**Exercise aim**: Your answer must be the lines of the material below, exactly as written, from its first line through the line with "2023-03-31 21:31", and no pictures.

____________________

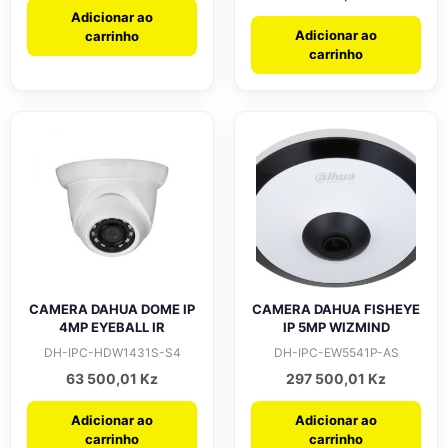
Adicionar ao
Adicionar ao
carrinho
carrinho
CAMERA DAHUA DOME IP
CAMERA DAHUA FISHEYE
4MP EYEBALL IR
IP 5MP WIZMIND
DH-IPC-HDW1431S-S4
DH-IPC-EW5541P-AS
63 500,01
Kz
297 500,01
Kz
Adicionar ao
Adicionar ao
carrinho
carrinho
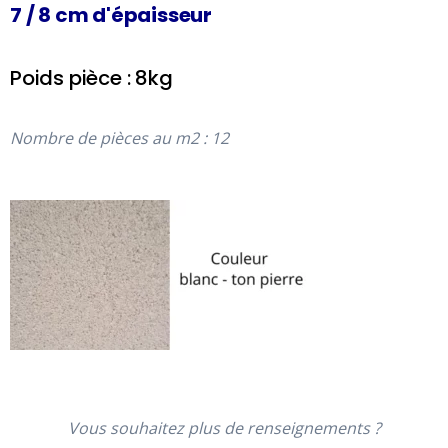
7 / 8 cm d'épaisseur
Poids pièce : 8kg
Nombre de pièces au m2 : 12
Vous souhaitez plus de renseignements ?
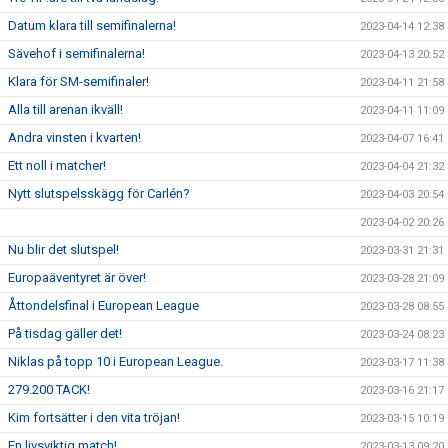
Datum klara till semifinalerna!
2023-04-14 12:38
Sävehof i semifinalerna!
2023-04-13 20:52
Klara för SM-semifinaler!
2023-04-11 21:58
Alla till arenan ikväll!
2023-04-11 11:09
Andra vinsten i kvarten!
2023-04-07 16:41
Ett noll i matcher!
2023-04-04 21:32
Nytt slutspelsskägg för Carlén?
2023-04-03 20:54
2023-04-02 20:26
Nu blir det slutspel!
2023-03-31 21:31
Europaäventyret är över!
2023-03-28 21:09
Åttondelsfinal i European League
2023-03-28 08:55
På tisdag gäller det!
2023-03-24 08:23
Niklas på topp 10 i European League.
2023-03-17 11:38
279.200 TACK!
2023-03-16 21:17
Kim fortsätter i den vita tröjan!
2023-03-15 10:19
En livsviktig match!
2023-03-13 09:20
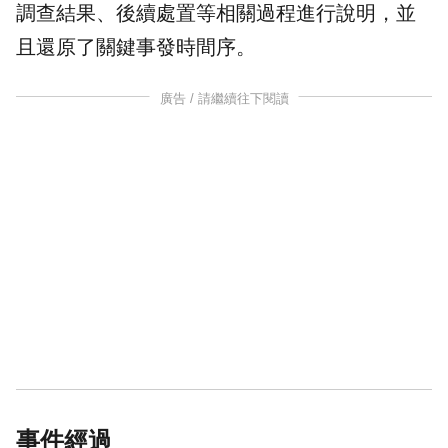
調查結果、後續處置等相關過程進行說明，並
且還原了關鍵事發時間序。
廣告 / 請繼續往下閱讀
事件經過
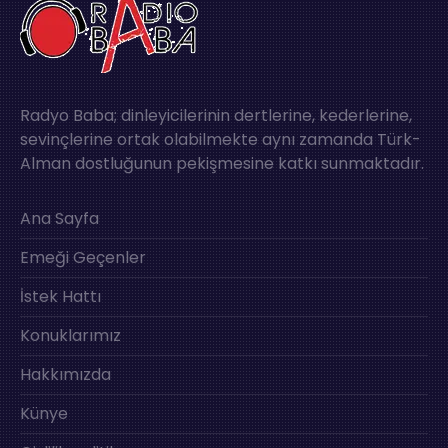
Radyo Baba; dinleyicilerinin dertlerine, kederlerine,
sevinçlerine ortak olabilmekte aynı zamanda Türk-
Alman dostluğunun pekişmesine katkı sunmaktadır.
Ana Sayfa
Emeği Geçenler
İstek Hattı
Konuklarımız
Hakkımızda
Künye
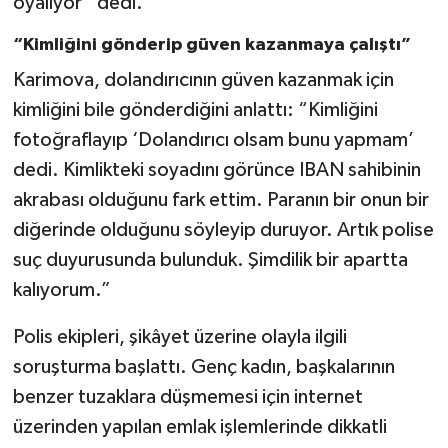
oyalıyor” dedi.
“Kimliğini gönderip güven kazanmaya çalıştı”
Karimova, dolandırıcının güven kazanmak için
kimliğini bile gönderdiğini anlattı: “Kimliğini
fotoğraflayıp ‘Dolandırıcı olsam bunu yapmam’
dedi. Kimlikteki soyadını görünce IBAN sahibinin
akrabası olduğunu fark ettim. Paranın bir onun bir
diğerinde olduğunu söyleyip duruyor. Artık polise
suç duyurusunda bulunduk. Şimdilik bir apartta
kalıyorum.”
Polis ekipleri, şikâyet üzerine olayla ilgili
soruşturma başlattı. Genç kadın, başkalarının
benzer tuzaklara düşmemesi için internet
üzerinden yapılan emlak işlemlerinde dikkatli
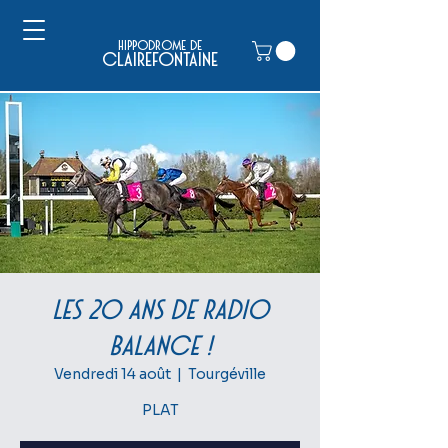
hippodrome de
clairefontaine
Les 20 ans de Radio
Balance !
Vendredi 14 août
  |  
Tourgéville
PLAT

____________________

**Exercise solution**:
Adicionar ao
Adicionar ao
carrinho
carrinho
CAMERA DAHUA DOME IP
CAMERA DAHUA FISHEYE
4MP EYEBALL IR
IP 5MP WIZMIND
DH-IPC-HDW1431S-S4
DH-IPC-EW5541P-AS
63 500,01
Kz
297 500,01
Kz
Adicionar ao
Adicionar ao
carrinho
carrinho
7 / 8 cm d'épaisseur
Poids pièce : 8kg
Nombre de pièces au m2 : 12
Vous souhaitez plus de renseignements ?
Datum klara till semifinalerna!
2023-04-14 12:38
Sävehof i semifinalerna!
2023-04-13 20:52
Klara för SM-semifinaler!
2023-04-11 21:58
Alla till arenan ikväll!
2023-04-11 11:09
Andra vinsten i kvarten!
2023-04-07 16:41
Ett noll i matcher!
2023-04-04 21:32
Nytt slutspelsskägg för Carlén?
2023-04-03 20:54
2023-04-02 20:26
Nu blir det slutspel!
2023-03-31 21:31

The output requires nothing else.